L’éducation artistique par des questions socio-écologiques: une initiative pédagogique remplie d’espoir

Éduquer par l’art : ces trois mots soulèvent de vastes questionnements. On donne fréquemment au verbe éduquer le sens de former l’esprit. Pourtant, cette assertion pose un problème didactique, car aucun manuel n’existe pour montrer comment faire. De toute façon, qui pourrait s’arroger la prétention de pouvoir former l’esprit d’un autre ? Par contre, questionner les contenus des projets éducatifs, puis réagir devant la sélection des objets d’études considérés, le choix de l’approche privilégiée et le sens qu’on lui octroie peut s’avérer pertinent.
L’enseignant ne forme pas l’esprit. Au mieux, il accompagne ses élèves (c’est, étymologiquement, le sens du mot pédagogue).

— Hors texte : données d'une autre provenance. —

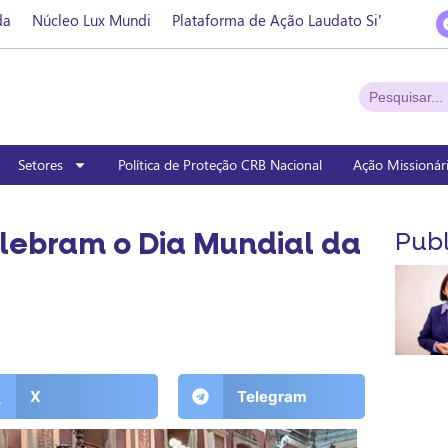
da
Núcleo Lux Mundi
Plataforma de Ação Laudato Si’
Setores
Política de Proteção CRB Nacional
Ação Missionár
lebram o Dia Mundial da
Publ
X
Telegram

Mais alors de quoi une éducation artistique devrait-elle être constituée ? Certes, elle doit s’élaborer dans le respect du programme, mais elle doit encore, en toute conscience, tenir compte de l’état de dégradation de notre monde actuel. De mon point de vue, l’un ne va pas sans l’autre. Leurs formes de création, leurs langages propres, leurs outils, confèrent aux arts plastiques la latitude pour favoriser l’instauration de questionnements, l’émergence de pistes de réflexion et, parallèlement, la construction d’une vision du monde en lien avec des questions universelles. En l’occurrence, ces perspectives peuvent se matérialiser et répondre ainsi, par exemple, aux préoccupations formulées par Marie-Ève Marleau (2010), professeur à l’UQAM, qui évoque une crise socio-écologique et « interpelle les personnes et les collectivités à élucider et à comprendre la complexité de cette situation pour en prendre conscience et agir de façon à produire les changements qui s’imposent » (p.2). Dès lors, les questions socio-écologiques deviennent centrales quand il s’agit d’articuler le travail de création dans les classes d’enseignement de l’art.
L’interdisciplinarité semble une voie à privilégier, car la multiplicité des champs d’étude ouvre un passage vers la réflexion et la mise en œuvre de projets les mieux adaptés pour aborder la complexité de la socio-écologie. « L’interdisciplinarité permet le dialogue des savoirs et des méthodes disciplinaires autour d’un même objet. » (Jonnaert, P., Barrette, J., Boufrahi, S., Masciotra, D. 2004, p.686). L’interdisciplinarité des projets liés aux domaines généraux de formation (DGF) Environnement et consommation et Vivre ensemble et citoyenneté, fait converger l’éducation par l’art et l’éducation relative à l’environnement (ERE)1 dans une version repensée de l’enseignement des arts plastiques au secondaire.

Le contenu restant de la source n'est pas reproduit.